While the Reykjavik, Iceland-based biopharmaceutical company does not sell technologies or tests that compete in the microarray market, it has been a large customer of array products. Most significantly for the array space, it has forged a strategic alliance with Illumina that has given it access to the US company's proprietary content and potential biomarkers for diagnostic purposes.
It is unclear when the review will end or how it will affect these programs, though an official said that the firm rates highly its genomic-services business, which comprises its growing menu of molecular diagnostics and is the corner of the company that works with array vendors.
Decode, which has enough cash to remain in business through the end of the year at its current spending level, announced last month that would be conducting a review of its long-term business strategy with a goal of sharpening its business focus and selling non-core assets, among other aims.

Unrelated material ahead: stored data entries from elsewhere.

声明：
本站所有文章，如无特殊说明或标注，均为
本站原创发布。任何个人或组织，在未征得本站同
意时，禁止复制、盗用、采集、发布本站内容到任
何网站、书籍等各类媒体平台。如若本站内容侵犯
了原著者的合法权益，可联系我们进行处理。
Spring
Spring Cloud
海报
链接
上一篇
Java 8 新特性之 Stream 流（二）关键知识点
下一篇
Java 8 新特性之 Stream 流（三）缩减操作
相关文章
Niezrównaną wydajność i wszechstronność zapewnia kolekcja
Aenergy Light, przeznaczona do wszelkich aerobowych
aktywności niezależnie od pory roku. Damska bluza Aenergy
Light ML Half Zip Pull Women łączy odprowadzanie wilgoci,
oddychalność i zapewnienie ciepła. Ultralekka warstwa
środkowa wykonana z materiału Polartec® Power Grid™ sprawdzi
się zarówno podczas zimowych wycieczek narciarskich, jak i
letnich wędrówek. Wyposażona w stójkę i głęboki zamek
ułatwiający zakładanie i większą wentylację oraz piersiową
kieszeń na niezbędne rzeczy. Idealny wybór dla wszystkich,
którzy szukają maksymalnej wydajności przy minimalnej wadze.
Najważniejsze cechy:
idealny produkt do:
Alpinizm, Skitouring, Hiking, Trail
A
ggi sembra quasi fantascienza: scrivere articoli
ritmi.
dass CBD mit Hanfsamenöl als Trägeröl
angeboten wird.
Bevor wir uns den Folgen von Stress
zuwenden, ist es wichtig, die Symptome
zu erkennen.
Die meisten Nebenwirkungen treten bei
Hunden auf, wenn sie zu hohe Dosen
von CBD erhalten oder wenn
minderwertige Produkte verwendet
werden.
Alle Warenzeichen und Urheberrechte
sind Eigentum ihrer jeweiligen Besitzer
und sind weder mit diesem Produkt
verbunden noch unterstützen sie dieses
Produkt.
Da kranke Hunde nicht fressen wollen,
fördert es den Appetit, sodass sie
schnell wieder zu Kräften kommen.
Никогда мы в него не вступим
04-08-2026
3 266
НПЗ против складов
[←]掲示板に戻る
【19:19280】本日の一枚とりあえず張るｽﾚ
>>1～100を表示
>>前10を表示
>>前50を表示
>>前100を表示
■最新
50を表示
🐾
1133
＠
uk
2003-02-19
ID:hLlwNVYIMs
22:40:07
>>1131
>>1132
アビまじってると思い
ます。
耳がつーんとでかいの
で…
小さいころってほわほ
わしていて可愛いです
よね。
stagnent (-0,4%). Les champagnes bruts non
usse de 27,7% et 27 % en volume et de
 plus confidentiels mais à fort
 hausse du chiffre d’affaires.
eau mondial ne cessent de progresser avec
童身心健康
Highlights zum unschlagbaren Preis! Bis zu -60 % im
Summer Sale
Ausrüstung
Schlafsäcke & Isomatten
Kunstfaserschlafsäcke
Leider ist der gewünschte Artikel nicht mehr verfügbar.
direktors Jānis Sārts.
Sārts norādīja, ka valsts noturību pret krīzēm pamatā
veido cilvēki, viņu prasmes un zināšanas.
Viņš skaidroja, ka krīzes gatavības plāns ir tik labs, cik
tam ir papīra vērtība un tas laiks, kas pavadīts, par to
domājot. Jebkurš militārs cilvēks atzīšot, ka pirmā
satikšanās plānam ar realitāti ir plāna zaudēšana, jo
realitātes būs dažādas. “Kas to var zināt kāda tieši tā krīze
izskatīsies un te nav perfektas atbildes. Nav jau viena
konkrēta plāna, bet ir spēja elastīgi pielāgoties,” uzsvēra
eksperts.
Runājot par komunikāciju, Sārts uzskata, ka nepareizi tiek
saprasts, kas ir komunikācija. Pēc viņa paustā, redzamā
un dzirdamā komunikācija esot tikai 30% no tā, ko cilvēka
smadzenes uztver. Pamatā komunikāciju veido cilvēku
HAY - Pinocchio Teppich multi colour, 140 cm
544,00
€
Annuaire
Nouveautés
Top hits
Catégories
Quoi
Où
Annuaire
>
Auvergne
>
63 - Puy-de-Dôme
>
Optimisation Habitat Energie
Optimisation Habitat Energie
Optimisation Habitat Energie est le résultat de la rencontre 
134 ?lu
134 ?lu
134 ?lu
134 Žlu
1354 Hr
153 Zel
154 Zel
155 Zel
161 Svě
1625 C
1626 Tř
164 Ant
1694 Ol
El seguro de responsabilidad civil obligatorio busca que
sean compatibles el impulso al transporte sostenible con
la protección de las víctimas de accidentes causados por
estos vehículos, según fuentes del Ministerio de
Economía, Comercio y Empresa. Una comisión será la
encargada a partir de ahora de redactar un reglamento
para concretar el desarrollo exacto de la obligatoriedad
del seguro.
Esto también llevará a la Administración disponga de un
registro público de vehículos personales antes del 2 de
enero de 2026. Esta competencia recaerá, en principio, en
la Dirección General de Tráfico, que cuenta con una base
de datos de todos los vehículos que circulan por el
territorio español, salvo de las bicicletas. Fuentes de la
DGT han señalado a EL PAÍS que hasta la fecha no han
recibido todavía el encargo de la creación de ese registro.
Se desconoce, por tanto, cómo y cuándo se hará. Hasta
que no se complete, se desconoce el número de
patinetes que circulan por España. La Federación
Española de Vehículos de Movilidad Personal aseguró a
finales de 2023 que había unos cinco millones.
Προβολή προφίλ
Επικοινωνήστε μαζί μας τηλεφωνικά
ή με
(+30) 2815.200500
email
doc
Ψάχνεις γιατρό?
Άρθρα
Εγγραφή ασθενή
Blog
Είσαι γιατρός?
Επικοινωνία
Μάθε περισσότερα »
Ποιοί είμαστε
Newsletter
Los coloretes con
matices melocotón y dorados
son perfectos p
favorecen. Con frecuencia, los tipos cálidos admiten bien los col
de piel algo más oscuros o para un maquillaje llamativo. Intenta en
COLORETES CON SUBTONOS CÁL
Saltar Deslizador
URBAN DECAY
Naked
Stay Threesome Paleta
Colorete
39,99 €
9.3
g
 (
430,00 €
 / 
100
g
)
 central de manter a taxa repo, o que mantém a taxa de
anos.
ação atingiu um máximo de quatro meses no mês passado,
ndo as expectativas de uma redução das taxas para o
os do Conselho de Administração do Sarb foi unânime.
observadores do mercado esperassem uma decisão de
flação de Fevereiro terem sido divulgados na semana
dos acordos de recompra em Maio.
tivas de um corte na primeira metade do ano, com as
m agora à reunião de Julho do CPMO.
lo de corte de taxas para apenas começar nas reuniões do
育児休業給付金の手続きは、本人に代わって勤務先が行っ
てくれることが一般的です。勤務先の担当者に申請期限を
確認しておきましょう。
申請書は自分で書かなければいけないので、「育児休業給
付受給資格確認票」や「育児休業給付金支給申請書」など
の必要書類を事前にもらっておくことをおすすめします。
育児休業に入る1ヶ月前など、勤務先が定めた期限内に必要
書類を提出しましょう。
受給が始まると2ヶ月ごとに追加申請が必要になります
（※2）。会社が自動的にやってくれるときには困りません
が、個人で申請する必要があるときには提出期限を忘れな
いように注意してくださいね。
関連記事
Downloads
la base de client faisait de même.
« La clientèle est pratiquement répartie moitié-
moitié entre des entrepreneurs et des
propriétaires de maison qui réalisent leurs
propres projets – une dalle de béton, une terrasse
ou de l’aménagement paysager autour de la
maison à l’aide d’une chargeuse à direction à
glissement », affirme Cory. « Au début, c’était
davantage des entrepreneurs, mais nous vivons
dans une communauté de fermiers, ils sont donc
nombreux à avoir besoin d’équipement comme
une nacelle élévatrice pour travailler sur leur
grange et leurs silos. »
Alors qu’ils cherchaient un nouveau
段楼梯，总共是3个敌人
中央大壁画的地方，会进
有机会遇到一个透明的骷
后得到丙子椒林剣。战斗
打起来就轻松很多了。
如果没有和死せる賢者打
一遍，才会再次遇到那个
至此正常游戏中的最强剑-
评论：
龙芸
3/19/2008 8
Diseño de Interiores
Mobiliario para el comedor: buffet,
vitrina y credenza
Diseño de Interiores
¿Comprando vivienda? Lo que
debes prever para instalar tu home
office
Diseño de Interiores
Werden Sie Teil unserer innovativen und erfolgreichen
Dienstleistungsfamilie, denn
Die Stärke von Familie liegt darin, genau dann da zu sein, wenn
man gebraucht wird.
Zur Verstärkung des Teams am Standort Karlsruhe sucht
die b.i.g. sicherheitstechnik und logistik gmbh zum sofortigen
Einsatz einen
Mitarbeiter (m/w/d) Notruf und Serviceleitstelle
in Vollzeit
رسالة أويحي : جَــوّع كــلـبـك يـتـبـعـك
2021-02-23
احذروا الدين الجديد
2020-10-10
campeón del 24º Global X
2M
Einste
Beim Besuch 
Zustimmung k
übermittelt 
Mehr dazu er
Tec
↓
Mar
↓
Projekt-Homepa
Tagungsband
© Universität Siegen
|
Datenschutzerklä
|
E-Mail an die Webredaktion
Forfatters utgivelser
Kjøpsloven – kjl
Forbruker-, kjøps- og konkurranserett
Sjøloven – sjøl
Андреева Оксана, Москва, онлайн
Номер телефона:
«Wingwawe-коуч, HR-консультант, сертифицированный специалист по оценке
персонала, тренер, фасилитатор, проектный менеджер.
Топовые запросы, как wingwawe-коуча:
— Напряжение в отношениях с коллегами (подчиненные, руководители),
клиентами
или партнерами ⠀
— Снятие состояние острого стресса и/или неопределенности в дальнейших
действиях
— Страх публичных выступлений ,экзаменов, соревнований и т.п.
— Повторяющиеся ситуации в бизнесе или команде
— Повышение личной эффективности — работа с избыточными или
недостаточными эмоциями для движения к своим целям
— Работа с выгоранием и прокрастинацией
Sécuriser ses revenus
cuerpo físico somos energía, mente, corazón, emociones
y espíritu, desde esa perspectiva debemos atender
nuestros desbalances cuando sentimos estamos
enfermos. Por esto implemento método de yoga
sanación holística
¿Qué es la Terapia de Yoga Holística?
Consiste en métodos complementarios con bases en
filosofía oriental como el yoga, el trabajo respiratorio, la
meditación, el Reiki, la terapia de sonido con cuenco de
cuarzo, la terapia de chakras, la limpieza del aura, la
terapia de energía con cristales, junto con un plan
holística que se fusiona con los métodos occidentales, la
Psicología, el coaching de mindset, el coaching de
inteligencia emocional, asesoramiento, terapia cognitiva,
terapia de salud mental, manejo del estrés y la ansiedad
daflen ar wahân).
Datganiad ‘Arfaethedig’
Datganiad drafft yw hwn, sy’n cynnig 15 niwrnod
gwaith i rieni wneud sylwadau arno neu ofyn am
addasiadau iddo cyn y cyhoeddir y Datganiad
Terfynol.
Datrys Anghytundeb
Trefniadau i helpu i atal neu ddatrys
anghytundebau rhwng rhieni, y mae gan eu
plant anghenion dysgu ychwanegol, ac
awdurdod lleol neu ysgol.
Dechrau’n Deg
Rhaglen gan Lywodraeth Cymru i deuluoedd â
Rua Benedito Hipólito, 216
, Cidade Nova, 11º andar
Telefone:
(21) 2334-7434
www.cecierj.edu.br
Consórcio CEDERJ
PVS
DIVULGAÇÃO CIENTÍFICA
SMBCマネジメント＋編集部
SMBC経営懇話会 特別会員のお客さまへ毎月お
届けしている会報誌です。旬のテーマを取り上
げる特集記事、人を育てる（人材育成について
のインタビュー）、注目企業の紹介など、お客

The company hired the Stanford Group to help it evaluate ways to meet these goals and to execute them quickly by identifying buyers or partners for its non-core business units, programs, and intellectual property.
Decode hasn't discussed what parts of its business or technologies it considers non-core. The firm has early-stage drug-development programs and a portfolio of DNA-based tests for diabetes and for cardiovascular and oncology applications, which it offers through its own CLIA-registered laboratory.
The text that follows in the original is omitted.